According to previous research, EMT is a procedure in which cells lose their epithelial characteristics, accompanied by changes in the expression levels of some proteins, such as E‐cadherin, which is downregulated during EMT. Recent studies have indicated that Snail and E‐cadherin promote chemoresistance. In ovarian cancer cells, Snail mediates chemoresistance by antagonizing p53‐mediated apoptosis.20 In pancreatic cancer, Snail expression promotes chemoresistance.24 Knockdown of Snail increases A549 cell sensitivity to cisplatin.21 E‐cadherin‐dependent intercellular adhesion enhances chemoresistance in Lovo and MCF‐7 cells.22 Hepatocyte induced re‐expression of E‐cadherin in breast and prostate cancer cells increases chemoresistance.32 In addition, some research suggests that the expression of HOX genes is closely related to EMT. For example, HOXA13 exerts a beneficial effect in albumin‐induced EMT via the glucocorticoid receptor pathway in human renal tubular epithelial cells,33 and HOXB13 overexpression is correlated with the aberrant expression of EMT markers in pancreatic carcinoma.34 In the current study, Snail and E‐cadherin, markers of EMT, were deregulated and upregulated in cells with low expression, respectively (i.e. KYSE70 and KYSE510). Transwell analysis indicated that the ability of EMT was decreased in KYSE70 and KYSE510 with low HOXA13 expression. HOXA13 is associated not only with chemoresistance, but also EMT. We posit that HOXA13 might regulate EMT to promote chemoresistance. Therefore, exploration of the relationship between EMT and chemoresistance in ESCC may be a direction for future research.

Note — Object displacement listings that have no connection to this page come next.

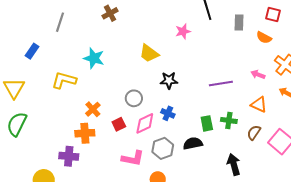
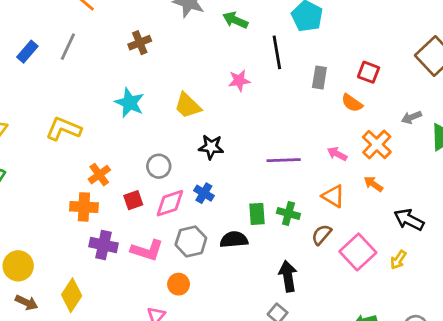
blue rectangle: (32, 51) -> (27, 52), moved
cyan star: (94, 58) -> (129, 103), moved
purple cross: (69, 156) -> (103, 245), moved

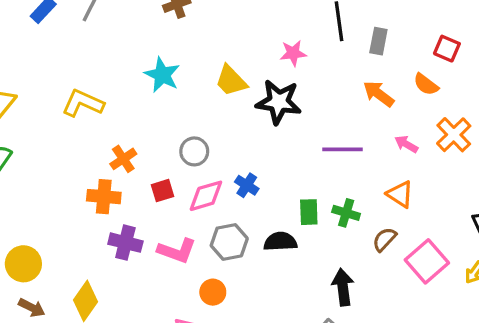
gray rectangle: (319, 78) -> (378, 41), moved
black star: (211, 147) -> (279, 102), moved, size x1.5
orange arrow: (373, 184) -> (379, 94), moved, size x1.4

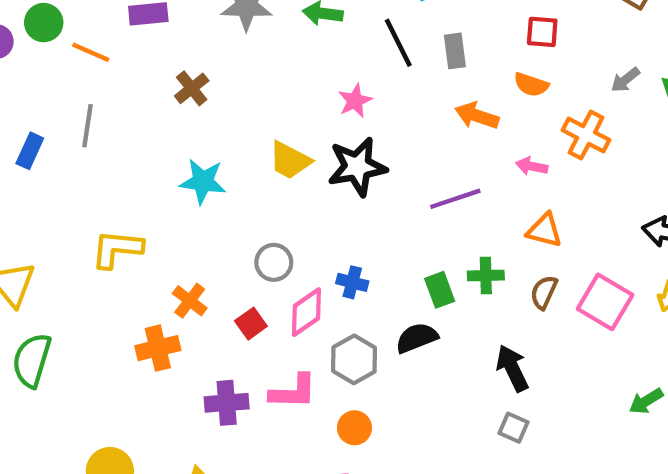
orange cross: (104, 197) -> (158, 348), moved

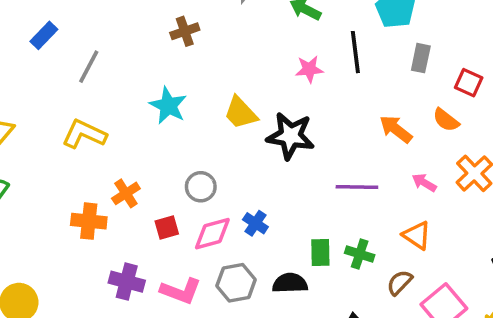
gray rectangle: (455, 51) -> (421, 58), moved
pink star: (355, 101) -> (309, 69), moved
gray line: (87, 126) -> (89, 67), moved

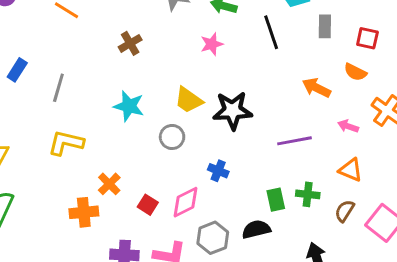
pink star: (309, 69) -> (212, 44), moved
gray circle: (201, 187) -> (172, 137), moved
blue cross: (255, 223) -> (218, 171), moved
red square: (167, 228) -> (148, 205), turned -30

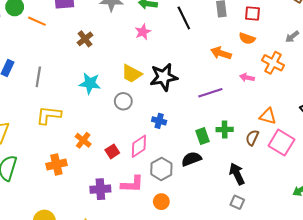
orange triangle: (351, 170) -> (268, 116), moved
red square: (148, 205) -> (112, 151), turned 32
orange cross: (84, 212) -> (56, 165), moved

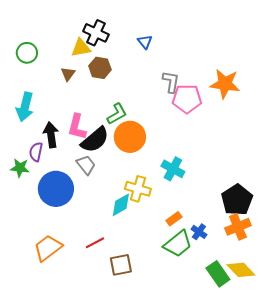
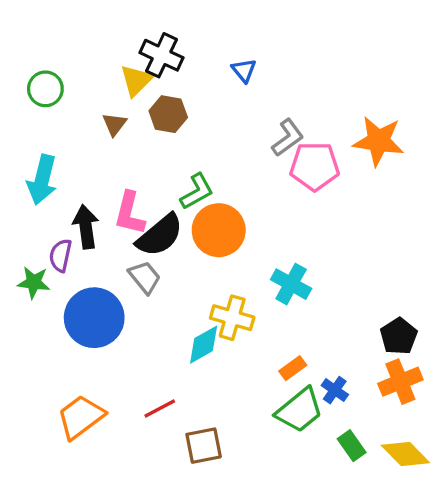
yellow triangle: (81, 48) -> (136, 80), turned -35
gray L-shape: (171, 82) -> (288, 138), turned 45
black pentagon: (237, 200) -> (399, 336), size x0.7
green rectangle: (218, 274) -> (352, 446), moved, size x0.7

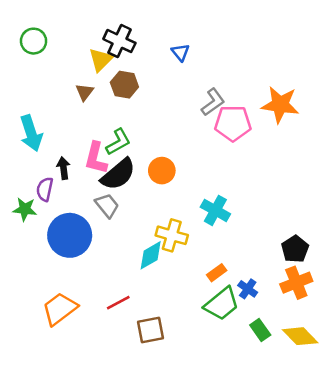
green circle: (45, 89) -> (34, 41), moved
cyan arrow: (42, 180) -> (31, 133), turned -32
green L-shape: (197, 191) -> (118, 142), moved
black arrow: (86, 227) -> (63, 168), size x0.7
orange circle: (219, 230) -> (162, 171), size x0.7

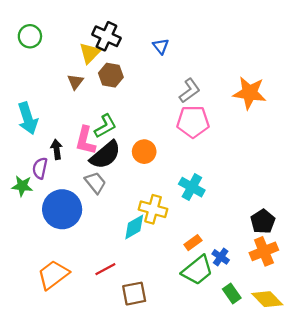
pink pentagon: (233, 123) -> (193, 122), moved

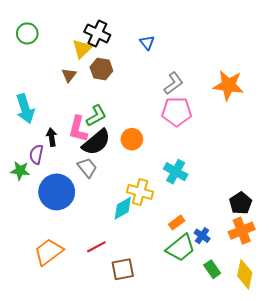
yellow diamond: (267, 299) -> (245, 274), turned 56

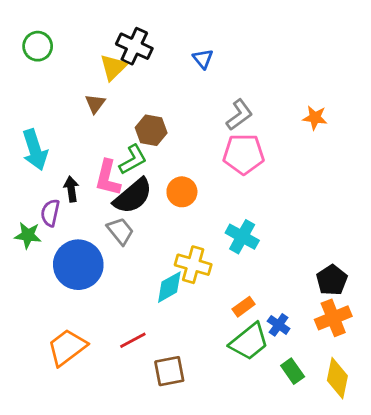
brown hexagon: (101, 69) -> (151, 130), moved
orange star: (228, 85) -> (315, 118), size x0.6

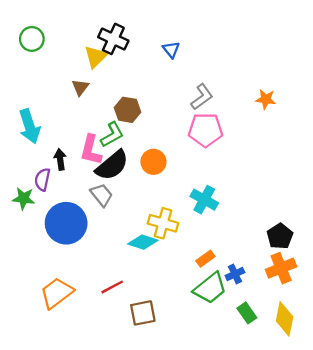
cyan diamond: (169, 287) -> (143, 242), turned 48
blue cross: (279, 325) -> (235, 274), turned 30

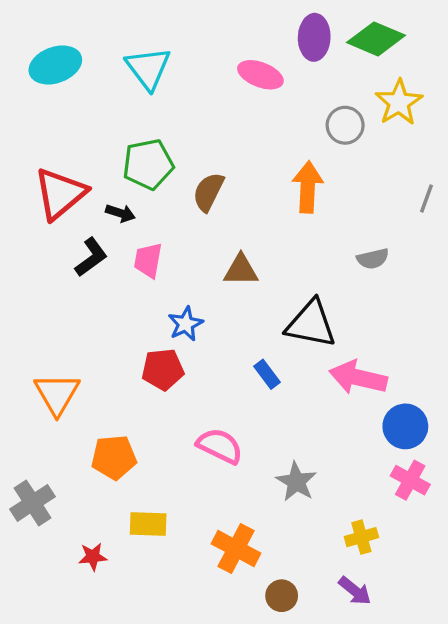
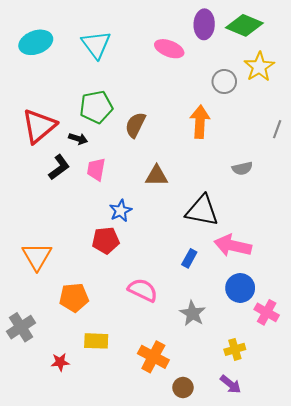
blue rectangle: (267, 374) -> (189, 258), moved, turned 66
blue circle: (405, 426) -> (240, 288), moved

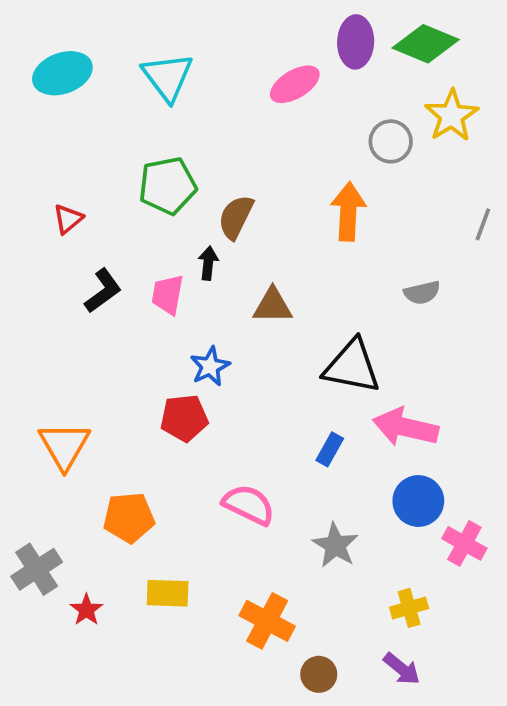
pink ellipse: (169, 49) -> (295, 84), turned -52
red triangle: (39, 126) -> (68, 219), size x0.5
black arrow: (78, 139) -> (208, 263), moved, turned -102
red star: (60, 362) -> (86, 610), moved, turned -30

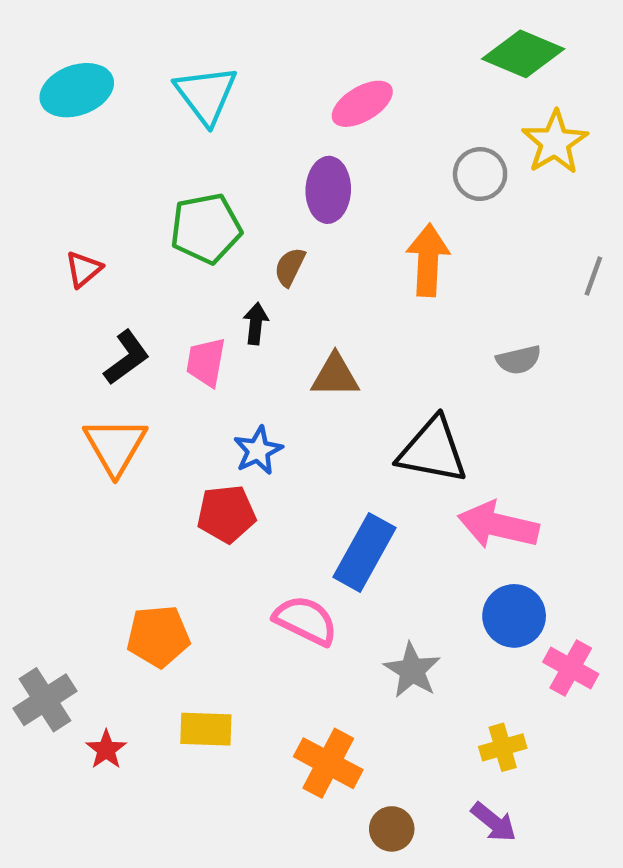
purple ellipse: (356, 42) -> (328, 190), moved
brown semicircle: (236, 217) -> (290, 267), size x0.7
orange triangle: (64, 446) -> (115, 446), moved
blue rectangle: (330, 449) -> (365, 552), moved, size x1.8

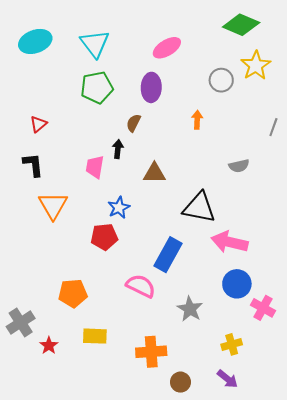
green pentagon: (206, 228) -> (97, 87), moved
orange arrow: (428, 260) -> (197, 120), size x0.6
black L-shape: (127, 358) -> (33, 165), moved, turned -60
orange cross: (328, 763) -> (151, 352), turned -32

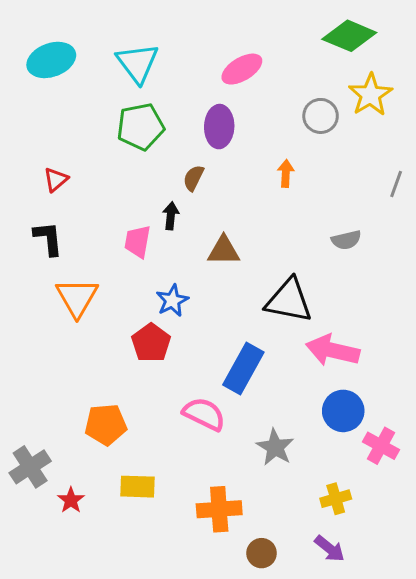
red pentagon: (104, 237) -> (151, 343), turned -30

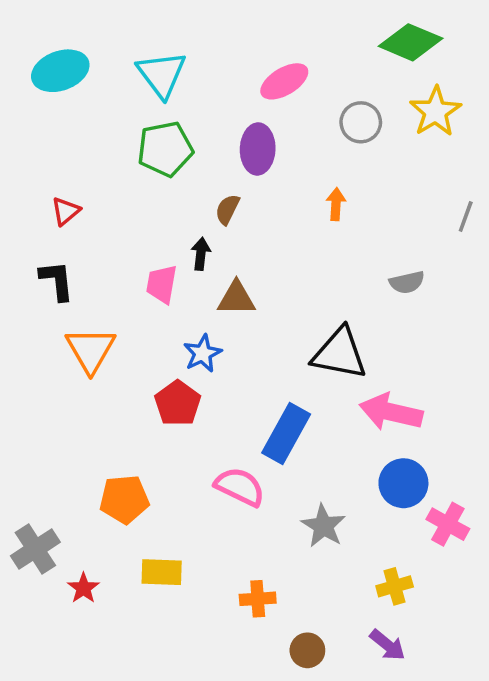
gray circle: (321, 116) -> (361, 122), moved
brown triangle: (224, 251) -> (236, 298), moved
orange cross: (219, 509) -> (258, 599), size x0.7

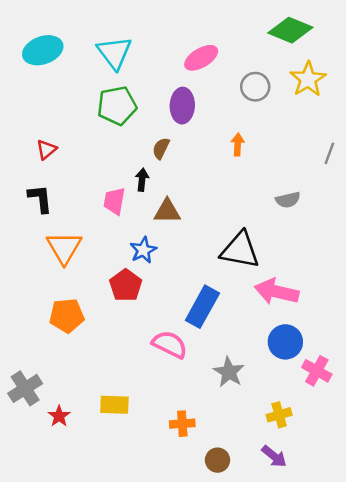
orange pentagon: (124, 499) -> (67, 316), moved

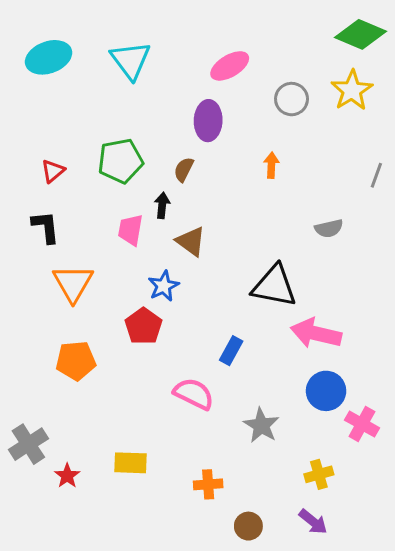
green diamond: (290, 30) -> (361, 34), moved
green pentagon: (117, 106) -> (120, 161), moved
brown triangle: (167, 211) -> (191, 241), turned 36
blue rectangle: (202, 307) -> (231, 351), size x0.6

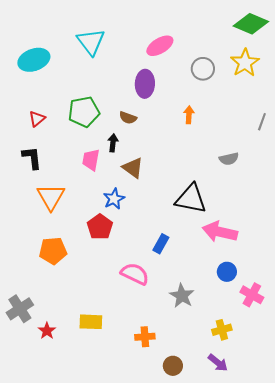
cyan ellipse: (49, 57) -> (34, 60), moved
brown semicircle: (184, 169) -> (128, 118), turned -96
blue circle: (326, 391) -> (227, 272), size x0.7

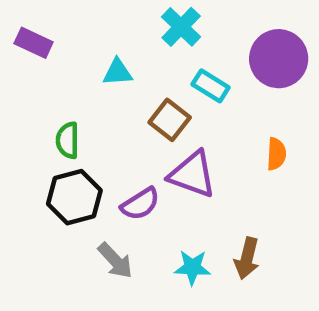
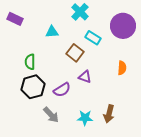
purple triangle: (192, 174) -> (85, 77), size x0.6

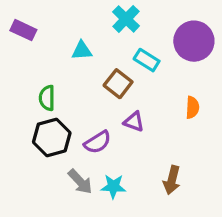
cyan star: (85, 118) -> (113, 186), moved

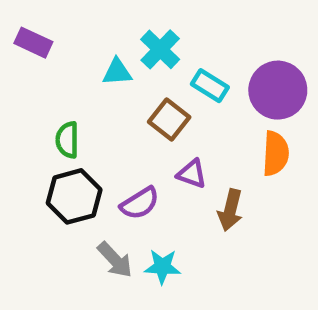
cyan cross: (126, 19) -> (160, 49), moved
purple circle: (194, 41) -> (278, 90), moved
orange semicircle: (192, 107) -> (276, 153), size x1.4
brown arrow: (172, 180) -> (230, 210), moved

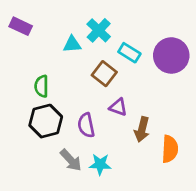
orange semicircle: (276, 153) -> (170, 149), moved
purple semicircle: (140, 203) -> (86, 125), turned 110

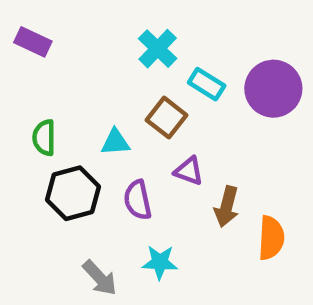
cyan triangle: (72, 44) -> (115, 142), moved
green semicircle: (41, 86) -> (44, 138), moved
gray arrow: (71, 160) -> (100, 278), moved

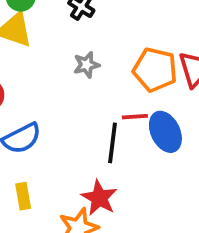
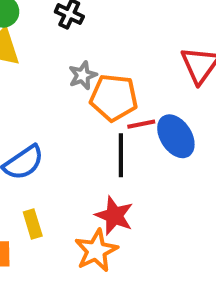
orange pentagon: (155, 70) -> (114, 98), moved

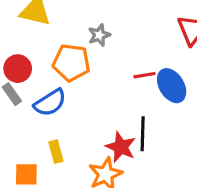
orange pentagon: (114, 98) -> (71, 63), moved
black line: (121, 155) -> (143, 134), moved

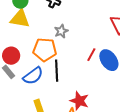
red line: (144, 75) -> (91, 55), turned -48
black line: (143, 134) -> (57, 71), moved

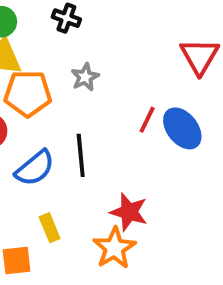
orange pentagon: (45, 50) -> (28, 93), moved

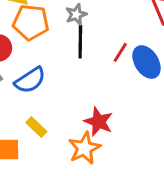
black line: (81, 155) -> (80, 42), moved
yellow rectangle: (50, 228) -> (36, 127), turned -30

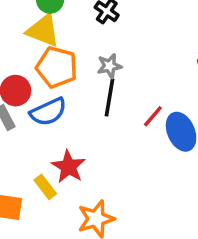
blue semicircle: (30, 80) -> (48, 112), moved
red star: (99, 122) -> (68, 167), moved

Our current study has some limitations. First, the chemotherapy cycles were not pre‐specified or standardized to all treated subjects. In other words, the chemotherapy cycles and the timing of surgery are subject to biases because they were not pre‐specified. Second, chemotherapy may change HOXA13 protein expression levels, but the original HOXA13 levels were not verified in the postoperative specimens of patients administered neoadjuvant chemotherapy. Third, the acquisition of pretreatment samples from all patients was difficult and an analysis of matched biopsy tissues with surgical samples was not possible. Finally, we routinely use platinum‐based doublet regimens for ESCC patients. In the current study, we explored HOXA13 and cisplatin‐resistance. The relationship between paclitaxel resistance and HOXA13 should be explored in future studies.

In conclusion, high HOXA13 expression was associated with inferior TRG and poor overall survival in ESCC patients treated with neoadjuvant chemotherapy. Moreover, high expression enhances cisplatin‐chemoresistance and promotes EMT in ESCC cell lines.

Disclosure

No authors report any conflict of interest.